There belonged to the Inhabitants of Westminster divers peculiar Privileges and Liberties. Which one Thoms Bland, an Under-Sheriff, in the latter End of Queen Elizabeth's Reign invading, viz. 1593, Complaint was made thereof to the Lord Burghley, the High Steward. What those Liberties were, and what the Wrongs done thereunto were, the two or three following Papers will shew.

Liberties of Westminster.

J. S.

Articles objected against Thomas Bland, Under-Sherife of Middlesex, for Wronges done againste the Libertie of Westminster, 22 May, 1593.

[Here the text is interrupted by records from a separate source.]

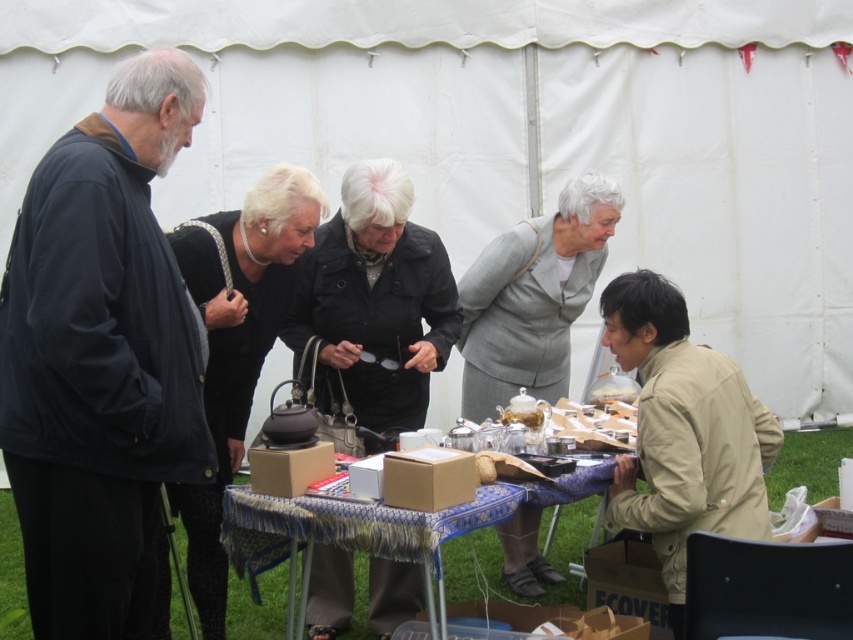 You are standing at the back of the tent and want to approach the gray fabric suit at center without walking behind the black fabric jacket at left. Is this possible?

The black fabric jacket at left is in front of the gray fabric suit at center, so you cannot approach the gray fabric suit at center without passing behind the black fabric jacket at left.

You are a delivery person who needs to place a package on the blue fabric table at center. The package is 36 inches long. Can you slide the black leather jacket at center to make space? Explain why or why not based on their current distance.

The black leather jacket at center and blue fabric table at center are 35.40 inches apart. Since the package is 36 inches long, which is slightly longer than the distance between them, sliding the black leather jacket at center might not provide enough space. The distance is insufficient to accommodate the package.

You are a photographer standing at the edge of the scene. You need to capture a photo where the black leather jacket at center is visible above the blue fabric table at center. Based on the scene description, is this possible?

Yes, the black leather jacket at center is positioned above the blue fabric table at center, so capturing it in that manner is possible. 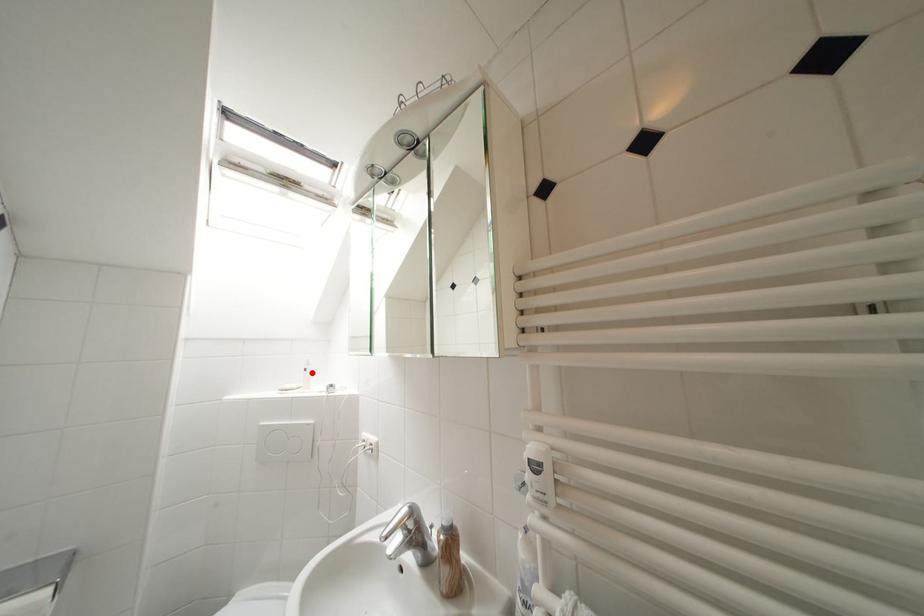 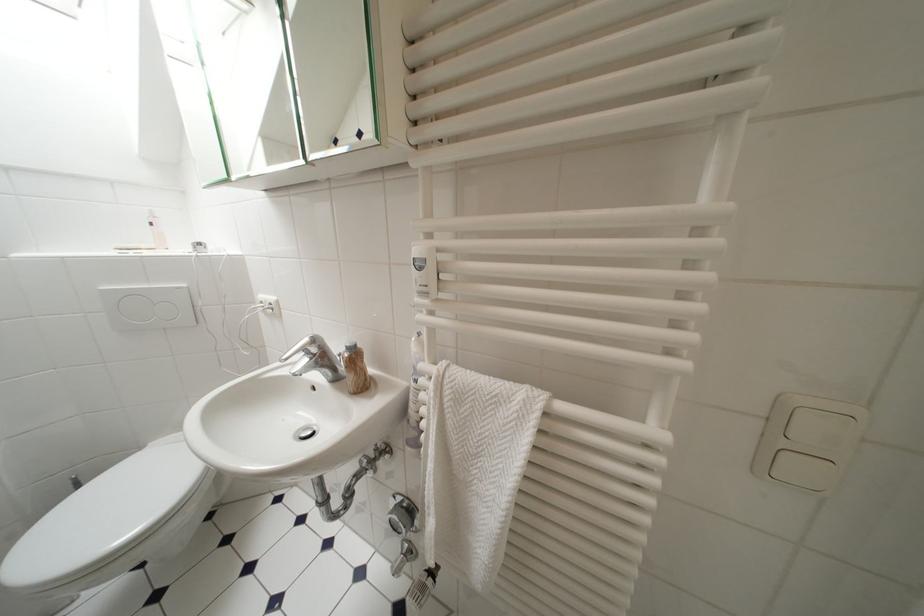 In the second image, find the point that corresponds to the highlighted location in the first image.

(159, 227) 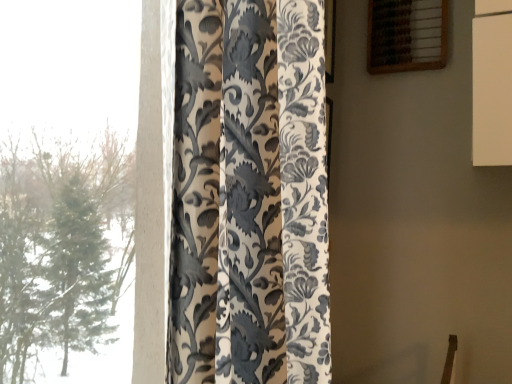 Question: Relative to wooden abacus at upper right, is silky floral-patterned curtain at left in front or behind?

Choices:
 (A) front
 (B) behind

Answer: (A)

Question: Is silky floral-patterned curtain at left bigger or smaller than wooden abacus at upper right?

"1. Item, That the said Undersherife refuseth to make Warrants upon Writts unto him directed, being thereunto required: Whereby the Baliffe is damnified, and the Plaintiff hindered."

"2. Item, That he resteth by himselfe and his Officers, in both Pallaces at Westminster."

" 3. Item, That he chardgeth Prisoners in the Gatehouse with Writts, the Prison being within the Libertie of Westminster, and wholly to the Use of the Officers there."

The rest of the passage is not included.